Xamarin

You can find the cross-platform and native mobile applications and Xamarin mobile applications developed on the Xamarin platform, along with the code pieces, in this category.

According to Microsoft’s statements;

Xamarin is an open-source platform for building modern and performant applications for iOS, Android, and Windows with .NET. It is an abstraction layer that manages communication of shared code with underlying platform code. Xamarin runs in a managed environment that provides conveniences such as memory allocation and garbage collection.

It enables developers to share an average of 90% of their application across platforms. This pattern allows developers to write all of their business logic in a single language (or reuse existing application code) but achieve native performance, look, and feel on each platform.

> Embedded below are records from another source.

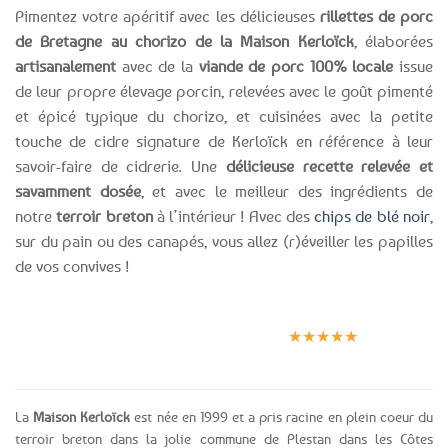
Pimentez votre apéritif avec les délicieuses
rillettes de porc
de Bretagne au chorizo de la Maison Kerloïck
, élaborées
artisanalement
avec de la
viande de porc 100% locale
issue
de leur propre élevage porcin, relevées avec le goût pimenté
et épicé typique du chorizo, et cuisinées avec la petite
touche de cidre signature de Kerloïck en référence à leur
savoir-faire de cidrerie. Une
délicieuse recette relevée et
savamment dosée
, et avec le meilleur des ingrédients de
notre
terroir breton
à l’intérieur ! Avec des
chips de blé noir
,
sur du pain ou des canapés, vous allez (r)éveiller les papilles
de vos convives !
Expédition le
Clients
Paiement
jour même
satisfaits
sécurisé
★★★★★
(voir conditions)
La
Maison Kerloïck
est née en 1999 et a pris racine en plein coeur du
terroir breton dans la jolie commune de Plestan dans les Côtes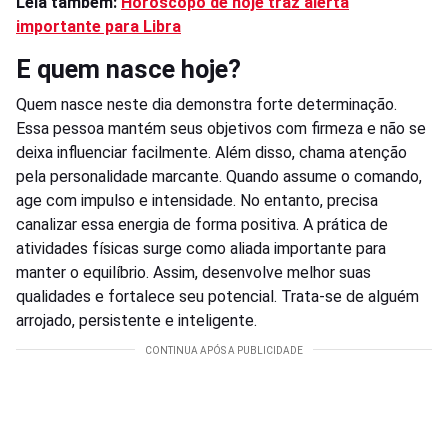
Leia também:
Horóscopo de hoje traz alerta
importante para Libra
E quem nasce hoje?
Quem nasce neste dia demonstra forte determinação.
Essa pessoa mantém seus objetivos com firmeza e não se
deixa influenciar facilmente. Além disso, chama atenção
pela personalidade marcante. Quando assume o comando,
age com impulso e intensidade. No entanto, precisa
canalizar essa energia de forma positiva. A prática de
atividades físicas surge como aliada importante para
manter o equilíbrio. Assim, desenvolve melhor suas
qualidades e fortalece seu potencial. Trata-se de alguém
arrojado, persistente e inteligente.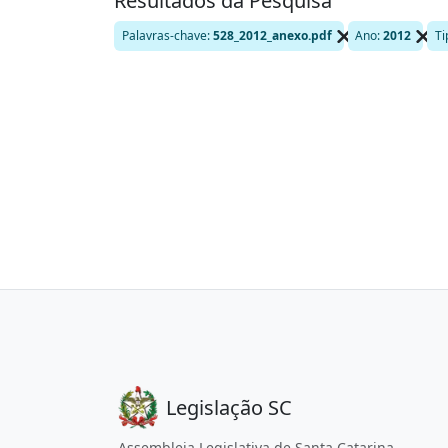
Resultados da Pesquisa
Palavras-chave
:
528_2012_anexo.pdf
Ano
:
2012
Ti
Legislação SC
Assembleia Legislativa de Santa Catarina.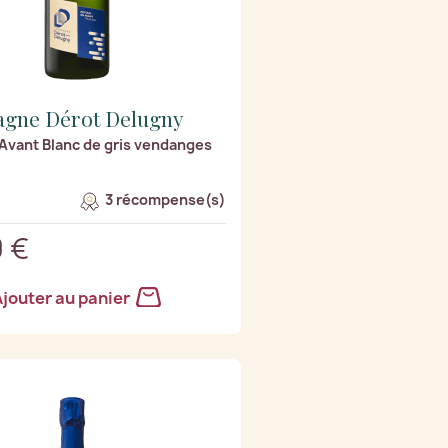
gne Dérot Delugny
Avant Blanc de gris vendanges
3 récompense(s)
 €
jouter au panier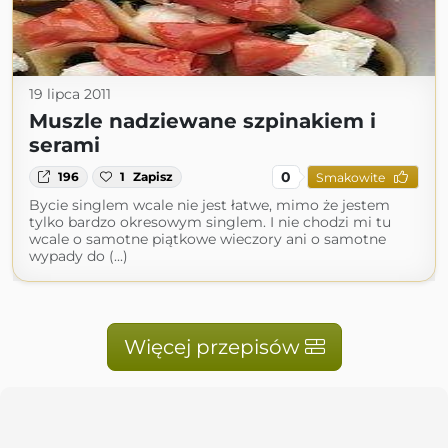
19 lipca 2011
Muszle nadziewane szpinakiem i
serami
0
196
1
Zapisz
Smakowite
Bycie singlem wcale nie jest łatwe, mimo że jestem
tylko bardzo okresowym singlem. I nie chodzi mi tu
wcale o samotne piątkowe wieczory ani o samotne
wypady do (...)
Więcej przepisów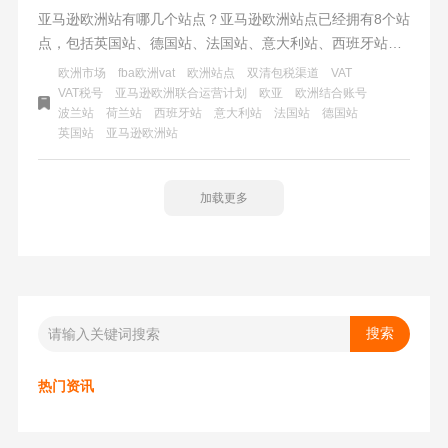
亚马逊欧洲站有哪几个站点？亚马逊欧洲站点已经拥有8个站
点，包括英国站、德国站、法国站、意大利站、西班牙站、
荷兰站、波兰站以及最新开通的瑞典站。这些欧洲站点简称
欧洲市场
fba欧洲vat
欧洲站点
双清包税渠道
VAT
为欧亚站点，这是继北美站点（美亚）之后的第二大亚马逊
VAT税号
亚马逊欧洲联合运营计划
欧亚
欧洲结合账号
波兰站
荷兰站
西班牙站
意大利站
法国站
德国站
市场。欧洲站点不仅拥有购买力大，而且利润率也比较高，
英国站
亚马逊欧洲站
是许多跨国电商经营的重要一环。
加载更多
热门资讯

It contains bindings for nearly the entire underlying platform SDKs in both iOS and Android. Additionally, these bindings are strongly-typed, which means that they’re easy to navigate and use, and provide robust compile-time type checking and during development. Strongly-typed bindings lead to fewer runtime errors and higher-quality applications.

Xamarin provides facilities for directly invoking Objective-C, Java, C, and C++ libraries, giving you the power to use a wide array of third party code. This functionality lets you use existing iOS and Android libraries written in Objective-C, Java, or C/C++. Additionally, Xamarin offers binding projects that allow you to bind native Objective-C and Java libraries using a declarative syntax.

Xamarin applications are written in C#, a modern language that includes significant improvements over Objective-C and Java such as dynamic language features, functional constructs such as lambdas, LINQ, parallel programming, generics, and more.